[[ RAW DATA open ]]

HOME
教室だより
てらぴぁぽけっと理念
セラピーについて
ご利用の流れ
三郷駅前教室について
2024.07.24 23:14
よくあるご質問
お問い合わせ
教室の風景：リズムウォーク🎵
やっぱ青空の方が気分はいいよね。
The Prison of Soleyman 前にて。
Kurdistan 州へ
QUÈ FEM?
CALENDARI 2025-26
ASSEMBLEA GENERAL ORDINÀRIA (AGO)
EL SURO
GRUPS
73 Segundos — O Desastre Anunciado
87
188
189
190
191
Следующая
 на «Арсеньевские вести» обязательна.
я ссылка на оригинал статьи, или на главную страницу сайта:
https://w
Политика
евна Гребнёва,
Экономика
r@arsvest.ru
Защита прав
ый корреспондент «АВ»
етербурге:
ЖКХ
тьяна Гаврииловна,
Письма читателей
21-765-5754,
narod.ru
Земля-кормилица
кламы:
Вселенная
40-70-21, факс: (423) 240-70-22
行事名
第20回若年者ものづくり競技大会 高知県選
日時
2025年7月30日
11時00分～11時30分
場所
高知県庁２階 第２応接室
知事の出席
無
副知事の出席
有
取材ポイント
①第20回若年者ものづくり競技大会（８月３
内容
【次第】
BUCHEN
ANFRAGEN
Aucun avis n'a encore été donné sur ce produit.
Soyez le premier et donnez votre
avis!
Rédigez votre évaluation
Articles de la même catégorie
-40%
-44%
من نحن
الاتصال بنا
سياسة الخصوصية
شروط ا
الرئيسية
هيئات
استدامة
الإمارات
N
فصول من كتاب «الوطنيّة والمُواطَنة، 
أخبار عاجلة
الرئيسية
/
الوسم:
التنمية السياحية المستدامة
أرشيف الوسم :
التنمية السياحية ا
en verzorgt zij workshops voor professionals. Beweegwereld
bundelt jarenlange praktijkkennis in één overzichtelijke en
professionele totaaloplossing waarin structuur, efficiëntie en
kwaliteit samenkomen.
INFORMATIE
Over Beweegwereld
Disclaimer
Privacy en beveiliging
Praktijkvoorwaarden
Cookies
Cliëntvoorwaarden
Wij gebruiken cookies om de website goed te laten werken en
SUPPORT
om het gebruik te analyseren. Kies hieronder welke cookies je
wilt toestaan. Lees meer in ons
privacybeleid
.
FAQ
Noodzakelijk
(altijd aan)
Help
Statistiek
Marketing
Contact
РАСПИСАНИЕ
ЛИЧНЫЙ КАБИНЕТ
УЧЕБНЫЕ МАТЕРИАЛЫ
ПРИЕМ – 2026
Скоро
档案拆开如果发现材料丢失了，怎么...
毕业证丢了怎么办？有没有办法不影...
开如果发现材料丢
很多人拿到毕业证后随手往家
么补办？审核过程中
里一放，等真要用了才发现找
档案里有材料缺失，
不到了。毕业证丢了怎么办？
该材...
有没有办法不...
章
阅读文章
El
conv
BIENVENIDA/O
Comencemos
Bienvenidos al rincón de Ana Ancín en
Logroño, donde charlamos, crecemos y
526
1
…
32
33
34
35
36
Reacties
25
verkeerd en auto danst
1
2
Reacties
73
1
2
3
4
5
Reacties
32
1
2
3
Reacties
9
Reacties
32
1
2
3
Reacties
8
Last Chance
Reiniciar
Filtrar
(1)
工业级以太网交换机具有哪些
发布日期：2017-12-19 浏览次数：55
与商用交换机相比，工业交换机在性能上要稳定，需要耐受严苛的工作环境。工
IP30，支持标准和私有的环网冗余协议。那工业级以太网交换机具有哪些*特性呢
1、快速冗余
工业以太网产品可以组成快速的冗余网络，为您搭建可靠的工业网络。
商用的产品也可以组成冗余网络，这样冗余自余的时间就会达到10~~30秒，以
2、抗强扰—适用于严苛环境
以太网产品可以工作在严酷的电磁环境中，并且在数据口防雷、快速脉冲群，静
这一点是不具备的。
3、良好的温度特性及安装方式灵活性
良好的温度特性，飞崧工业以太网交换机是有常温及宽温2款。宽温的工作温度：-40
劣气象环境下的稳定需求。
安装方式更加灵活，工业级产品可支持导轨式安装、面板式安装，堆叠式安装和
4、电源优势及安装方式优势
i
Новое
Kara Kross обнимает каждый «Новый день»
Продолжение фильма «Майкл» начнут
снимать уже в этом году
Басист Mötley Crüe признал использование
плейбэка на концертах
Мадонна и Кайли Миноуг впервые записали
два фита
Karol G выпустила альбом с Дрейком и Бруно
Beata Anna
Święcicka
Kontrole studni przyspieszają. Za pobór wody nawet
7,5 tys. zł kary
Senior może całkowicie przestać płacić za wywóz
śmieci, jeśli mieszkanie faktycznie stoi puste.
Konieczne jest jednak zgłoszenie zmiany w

[[ RAW DATA closed ]]

# TASK PROMPT
Reply with every line of the material above, unaltered.

# RESPONSE AREA
HOME
教室だより
てらぴぁぽけっと理念
セラピーについて
ご利用の流れ
三郷駅前教室について
2024.07.24 23:14
よくあるご質問
お問い合わせ
教室の風景：リズムウォーク🎵
やっぱ青空の方が気分はいいよね。
The Prison of Soleyman 前にて。
Kurdistan 州へ
QUÈ FEM?
CALENDARI 2025-26
ASSEMBLEA GENERAL ORDINÀRIA (AGO)
EL SURO
GRUPS
73 Segundos — O Desastre Anunciado
87
188
189
190
191
Следующая
 на «Арсеньевские вести» обязательна.
я ссылка на оригинал статьи, или на главную страницу сайта:
https://w
Политика
евна Гребнёва,
Экономика
r@arsvest.ru
Защита прав
ый корреспондент «АВ»
етербурге:
ЖКХ
тьяна Гаврииловна,
Письма читателей
21-765-5754,
narod.ru
Земля-кормилица
кламы:
Вселенная
40-70-21, факс: (423) 240-70-22
行事名
第20回若年者ものづくり競技大会 高知県選
日時
2025年7月30日
11時00分～11時30分
場所
高知県庁２階 第２応接室
知事の出席
無
副知事の出席
有
取材ポイント
①第20回若年者ものづくり競技大会（８月３
内容
【次第】
BUCHEN
ANFRAGEN
Aucun avis n'a encore été donné sur ce produit.
Soyez le premier et donnez votre
avis!
Rédigez votre évaluation
Articles de la même catégorie
-40%
-44%
من نحن
الاتصال بنا
سياسة الخصوصية
شروط ا
الرئيسية
هيئات
استدامة
الإمارات
N
فصول من كتاب «الوطنيّة والمُواطَنة، 
أخبار عاجلة
الرئيسية
/
الوسم:
التنمية السياحية المستدامة
أرشيف الوسم :
التنمية السياحية ا
en verzorgt zij workshops voor professionals. Beweegwereld
bundelt jarenlange praktijkkennis in één overzichtelijke en
professionele totaaloplossing waarin structuur, efficiëntie en
kwaliteit samenkomen.
INFORMATIE
Over Beweegwereld
Disclaimer
Privacy en beveiliging
Praktijkvoorwaarden
Cookies
Cliëntvoorwaarden
Wij gebruiken cookies om de website goed te laten werken en
SUPPORT
om het gebruik te analyseren. Kies hieronder welke cookies je
wilt toestaan. Lees meer in ons
privacybeleid
.
FAQ
Noodzakelijk
(altijd aan)
Help
Statistiek
Marketing
Contact
РАСПИСАНИЕ
ЛИЧНЫЙ КАБИНЕТ
УЧЕБНЫЕ МАТЕРИАЛЫ
ПРИЕМ – 2026
Скоро
档案拆开如果发现材料丢失了，怎么...
毕业证丢了怎么办？有没有办法不影...
开如果发现材料丢
很多人拿到毕业证后随手往家
么补办？审核过程中
里一放，等真要用了才发现找
档案里有材料缺失，
不到了。毕业证丢了怎么办？
该材...
有没有办法不...
章
阅读文章
El
conv
BIENVENIDA/O
Comencemos
Bienvenidos al rincón de Ana Ancín en
Logroño, donde charlamos, crecemos y
526
1
…
32
33
34
35
36
Reacties
25
verkeerd en auto danst
1
2
Reacties
73
1
2
3
4
5
Reacties
32
1
2
3
Reacties
9
Reacties
32
1
2
3
Reacties
8
Last Chance
Reiniciar
Filtrar
(1)
工业级以太网交换机具有哪些
发布日期：2017-12-19 浏览次数：55
与商用交换机相比，工业交换机在性能上要稳定，需要耐受严苛的工作环境。工
IP30，支持标准和私有的环网冗余协议。那工业级以太网交换机具有哪些*特性呢
1、快速冗余
工业以太网产品可以组成快速的冗余网络，为您搭建可靠的工业网络。
商用的产品也可以组成冗余网络，这样冗余自余的时间就会达到10~~30秒，以
2、抗强扰—适用于严苛环境
以太网产品可以工作在严酷的电磁环境中，并且在数据口防雷、快速脉冲群，静
这一点是不具备的。
3、良好的温度特性及安装方式灵活性
良好的温度特性，飞崧工业以太网交换机是有常温及宽温2款。宽温的工作温度：-40
劣气象环境下的稳定需求。
安装方式更加灵活，工业级产品可支持导轨式安装、面板式安装，堆叠式安装和
4、电源优势及安装方式优势
i
Новое
Kara Kross обнимает каждый «Новый день»
Продолжение фильма «Майкл» начнут
снимать уже в этом году
Басист Mötley Crüe признал использование
плейбэка на концертах
Мадонна и Кайли Миноуг впервые записали
два фита
Karol G выпустила альбом с Дрейком и Бруно
Beata Anna
Święcicka
Kontrole studni przyspieszają. Za pobór wody nawet
7,5 tys. zł kary
Senior może całkowicie przestać płacić za wywóz
śmieci, jeśli mieszkanie faktycznie stoi puste.
Konieczne jest jednak zgłoszenie zmiany w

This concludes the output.